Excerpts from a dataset
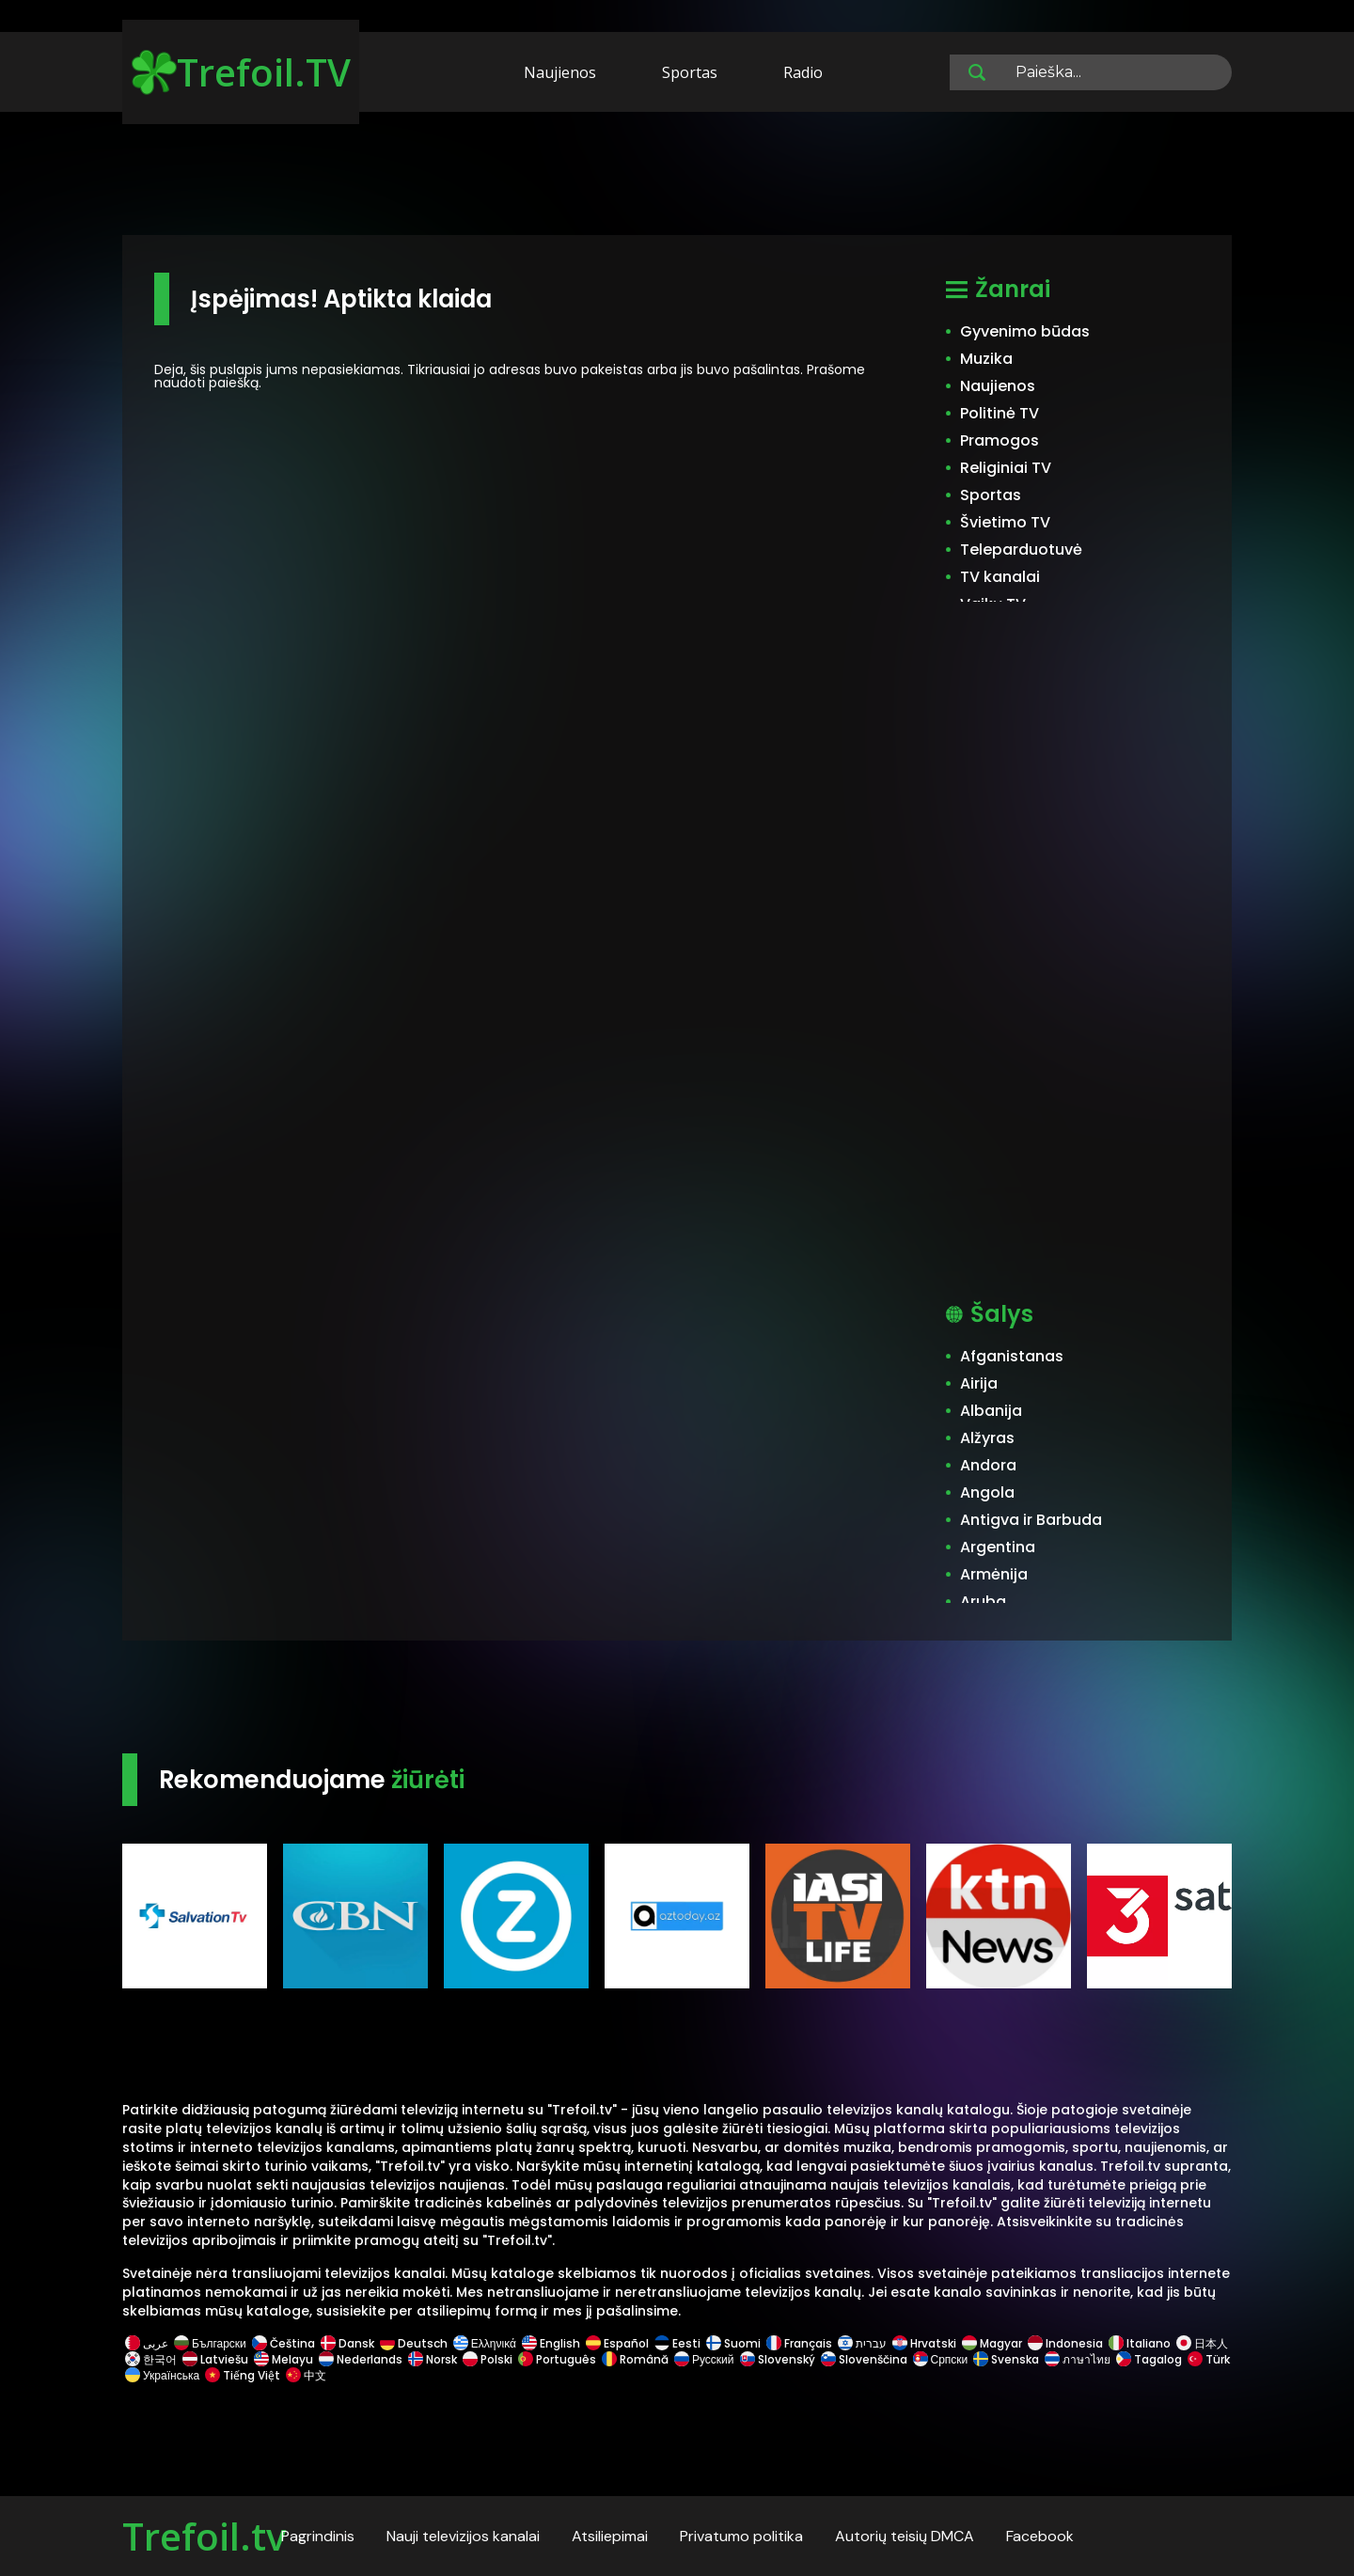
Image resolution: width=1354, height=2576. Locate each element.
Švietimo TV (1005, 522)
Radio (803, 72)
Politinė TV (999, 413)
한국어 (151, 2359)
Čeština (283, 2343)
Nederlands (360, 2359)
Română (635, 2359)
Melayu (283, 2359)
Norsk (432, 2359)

--

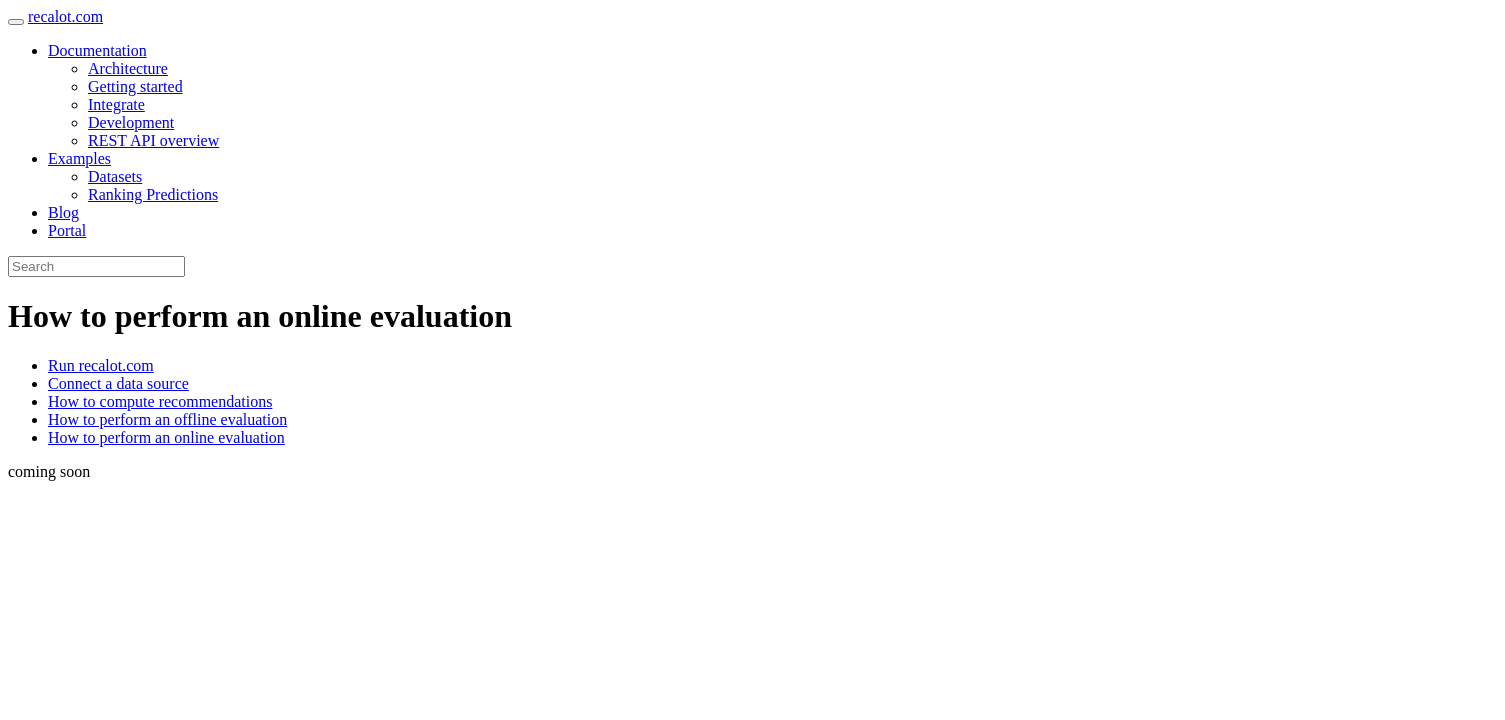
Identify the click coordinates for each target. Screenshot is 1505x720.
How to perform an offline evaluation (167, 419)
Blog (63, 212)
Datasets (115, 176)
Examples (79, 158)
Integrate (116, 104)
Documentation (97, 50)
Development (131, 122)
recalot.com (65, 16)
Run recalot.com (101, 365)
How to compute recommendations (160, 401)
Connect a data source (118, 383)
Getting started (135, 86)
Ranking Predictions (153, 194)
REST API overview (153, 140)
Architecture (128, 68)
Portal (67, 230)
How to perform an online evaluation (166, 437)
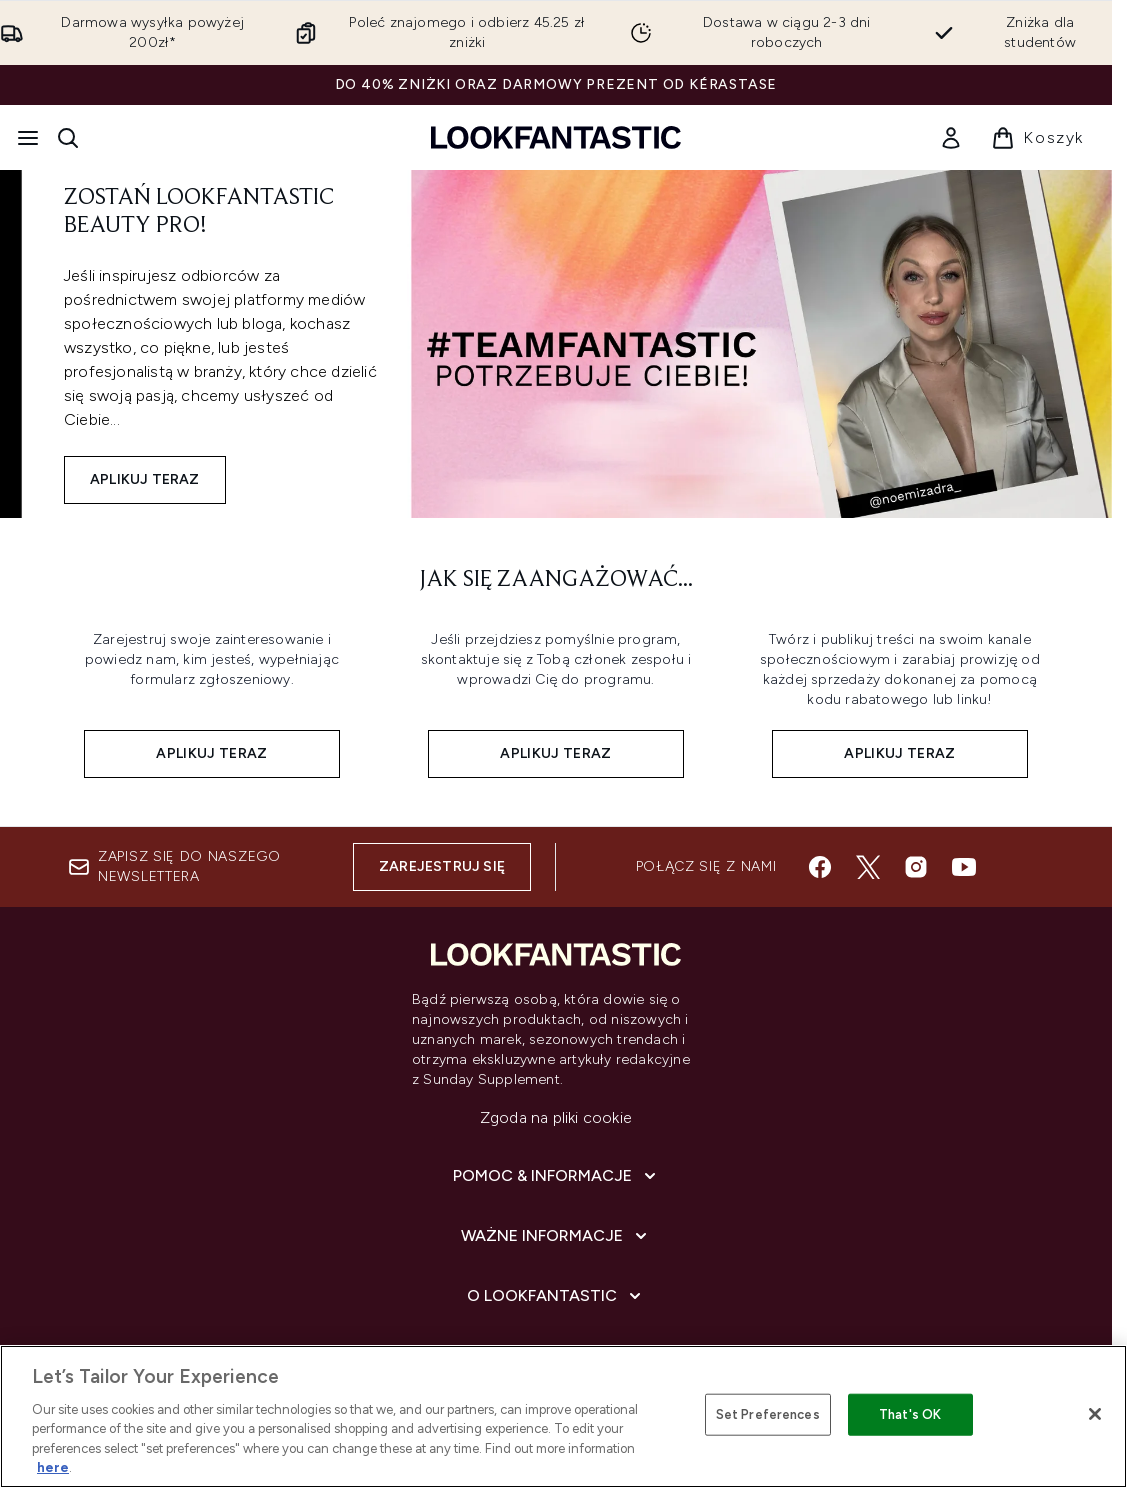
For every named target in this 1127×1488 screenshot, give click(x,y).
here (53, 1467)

* * *

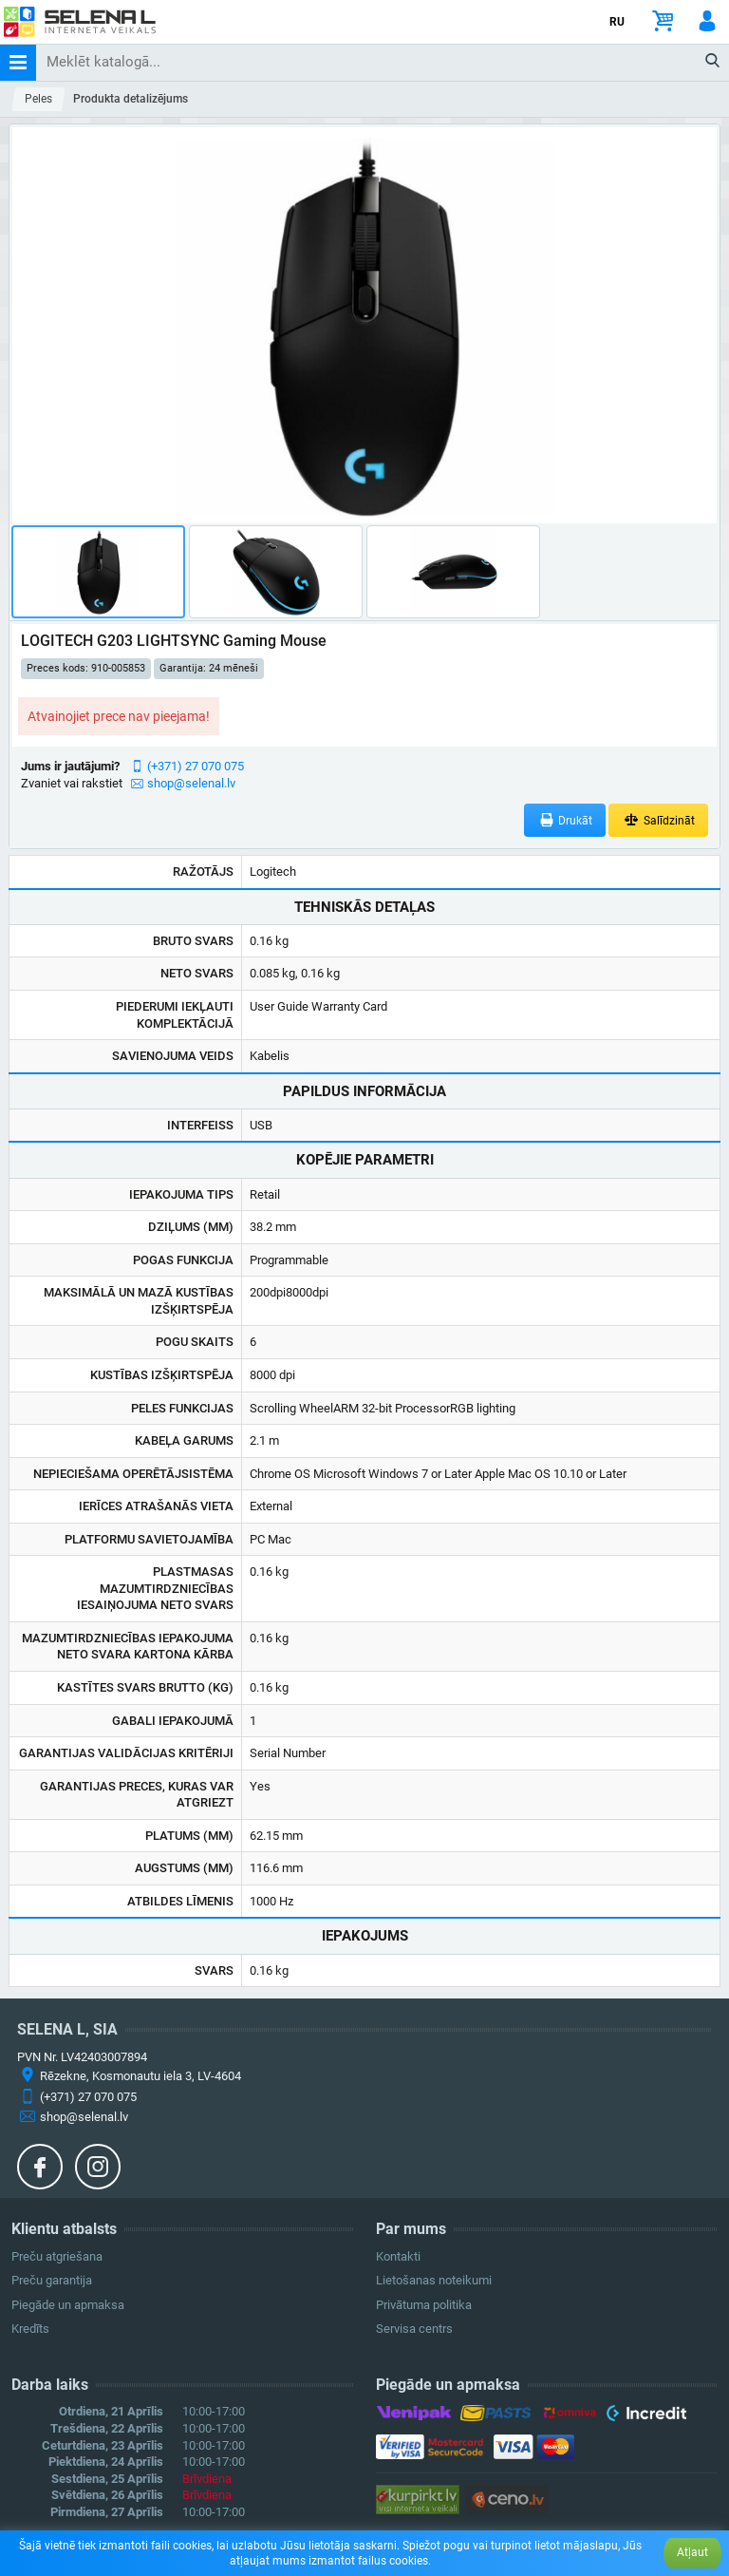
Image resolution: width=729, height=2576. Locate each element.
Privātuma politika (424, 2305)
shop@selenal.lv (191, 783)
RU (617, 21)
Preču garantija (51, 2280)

▶ INSTRUCTIONS FOR THE TASK
Within the entries above, give again exactly the lines starting at the one that contains "How to perform an online" and ending at the one that contains "here (53, 1467)", leaving out the pictures.

▶ EXERCISE RESULT
How to perform an online evaluation (166, 437)
For every named target in this 1127×1488 screenshot, give click(x,y).
here (53, 1467)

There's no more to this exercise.